• What is being asked
Each entry needs to be reproduced verbatim.

********

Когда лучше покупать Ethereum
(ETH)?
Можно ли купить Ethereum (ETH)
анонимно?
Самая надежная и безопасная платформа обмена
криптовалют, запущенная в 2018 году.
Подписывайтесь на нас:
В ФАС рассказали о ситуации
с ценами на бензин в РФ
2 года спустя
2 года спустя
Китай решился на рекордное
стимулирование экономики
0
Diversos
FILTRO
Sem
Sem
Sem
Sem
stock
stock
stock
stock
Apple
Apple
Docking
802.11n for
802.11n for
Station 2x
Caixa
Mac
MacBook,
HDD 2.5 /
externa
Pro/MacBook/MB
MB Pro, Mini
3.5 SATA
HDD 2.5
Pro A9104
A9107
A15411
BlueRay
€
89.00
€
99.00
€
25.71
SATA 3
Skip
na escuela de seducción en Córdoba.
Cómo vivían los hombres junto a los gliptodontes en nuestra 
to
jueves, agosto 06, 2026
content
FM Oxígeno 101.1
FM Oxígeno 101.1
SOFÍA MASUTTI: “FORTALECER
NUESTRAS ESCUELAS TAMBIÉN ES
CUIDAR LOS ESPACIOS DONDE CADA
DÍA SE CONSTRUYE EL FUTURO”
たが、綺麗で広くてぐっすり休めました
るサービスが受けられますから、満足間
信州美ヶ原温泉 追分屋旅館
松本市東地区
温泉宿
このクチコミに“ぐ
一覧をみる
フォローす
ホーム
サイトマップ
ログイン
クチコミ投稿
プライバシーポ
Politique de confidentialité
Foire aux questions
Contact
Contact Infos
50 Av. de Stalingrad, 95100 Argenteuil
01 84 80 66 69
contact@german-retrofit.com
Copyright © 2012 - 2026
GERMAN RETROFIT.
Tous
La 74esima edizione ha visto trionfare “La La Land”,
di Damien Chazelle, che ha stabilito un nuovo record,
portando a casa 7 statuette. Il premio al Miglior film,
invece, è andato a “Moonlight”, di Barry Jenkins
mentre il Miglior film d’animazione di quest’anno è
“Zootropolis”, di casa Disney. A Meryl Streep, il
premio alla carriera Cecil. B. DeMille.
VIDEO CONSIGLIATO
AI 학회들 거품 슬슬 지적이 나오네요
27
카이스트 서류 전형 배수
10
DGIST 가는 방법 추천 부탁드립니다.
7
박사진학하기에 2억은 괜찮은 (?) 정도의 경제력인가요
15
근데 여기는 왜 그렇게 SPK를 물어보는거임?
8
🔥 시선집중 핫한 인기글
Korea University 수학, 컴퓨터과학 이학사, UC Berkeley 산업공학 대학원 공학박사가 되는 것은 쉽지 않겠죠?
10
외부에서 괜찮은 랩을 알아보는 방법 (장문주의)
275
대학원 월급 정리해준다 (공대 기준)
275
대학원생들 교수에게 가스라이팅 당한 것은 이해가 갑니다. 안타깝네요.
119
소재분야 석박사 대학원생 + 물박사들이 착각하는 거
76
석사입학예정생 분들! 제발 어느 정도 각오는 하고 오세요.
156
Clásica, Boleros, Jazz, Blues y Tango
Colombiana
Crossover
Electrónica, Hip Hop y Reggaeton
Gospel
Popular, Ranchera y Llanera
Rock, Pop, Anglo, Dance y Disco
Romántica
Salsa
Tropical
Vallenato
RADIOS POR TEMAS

********

• Exercise output
Когда лучше покупать Ethereum
(ETH)?
Можно ли купить Ethereum (ETH)
анонимно?
Самая надежная и безопасная платформа обмена
криптовалют, запущенная в 2018 году.
Подписывайтесь на нас:
В ФАС рассказали о ситуации
с ценами на бензин в РФ
2 года спустя
2 года спустя
Китай решился на рекордное
стимулирование экономики
0
Diversos
FILTRO
Sem
Sem
Sem
Sem
stock
stock
stock
stock
Apple
Apple
Docking
802.11n for
802.11n for
Station 2x
Caixa
Mac
MacBook,
HDD 2.5 /
externa
Pro/MacBook/MB
MB Pro, Mini
3.5 SATA
HDD 2.5
Pro A9104
A9107
A15411
BlueRay
€
89.00
€
99.00
€
25.71
SATA 3
Skip
na escuela de seducción en Córdoba.
Cómo vivían los hombres junto a los gliptodontes en nuestra 
to
jueves, agosto 06, 2026
content
FM Oxígeno 101.1
FM Oxígeno 101.1
SOFÍA MASUTTI: “FORTALECER
NUESTRAS ESCUELAS TAMBIÉN ES
CUIDAR LOS ESPACIOS DONDE CADA
DÍA SE CONSTRUYE EL FUTURO”
たが、綺麗で広くてぐっすり休めました
るサービスが受けられますから、満足間
信州美ヶ原温泉 追分屋旅館
松本市東地区
温泉宿
このクチコミに“ぐ
一覧をみる
フォローす
ホーム
サイトマップ
ログイン
クチコミ投稿
プライバシーポ
Politique de confidentialité
Foire aux questions
Contact
Contact Infos
50 Av. de Stalingrad, 95100 Argenteuil
01 84 80 66 69
contact@german-retrofit.com
Copyright © 2012 - 2026
GERMAN RETROFIT.
Tous
La 74esima edizione ha visto trionfare “La La Land”,
di Damien Chazelle, che ha stabilito un nuovo record,
portando a casa 7 statuette. Il premio al Miglior film,
invece, è andato a “Moonlight”, di Barry Jenkins
mentre il Miglior film d’animazione di quest’anno è
“Zootropolis”, di casa Disney. A Meryl Streep, il
premio alla carriera Cecil. B. DeMille.
VIDEO CONSIGLIATO
AI 학회들 거품 슬슬 지적이 나오네요
27
카이스트 서류 전형 배수
10
DGIST 가는 방법 추천 부탁드립니다.
7
박사진학하기에 2억은 괜찮은 (?) 정도의 경제력인가요
15
근데 여기는 왜 그렇게 SPK를 물어보는거임?
8
🔥 시선집중 핫한 인기글
Korea University 수학, 컴퓨터과학 이학사, UC Berkeley 산업공학 대학원 공학박사가 되는 것은 쉽지 않겠죠?
10
외부에서 괜찮은 랩을 알아보는 방법 (장문주의)
275
대학원 월급 정리해준다 (공대 기준)
275
대학원생들 교수에게 가스라이팅 당한 것은 이해가 갑니다. 안타깝네요.
119
소재분야 석박사 대학원생 + 물박사들이 착각하는 거
76
석사입학예정생 분들! 제발 어느 정도 각오는 하고 오세요.
156
Clásica, Boleros, Jazz, Blues y Tango
Colombiana
Crossover
Electrónica, Hip Hop y Reggaeton
Gospel
Popular, Ranchera y Llanera
Rock, Pop, Anglo, Dance y Disco
Romántica
Salsa
Tropical
Vallenato
RADIOS POR TEMAS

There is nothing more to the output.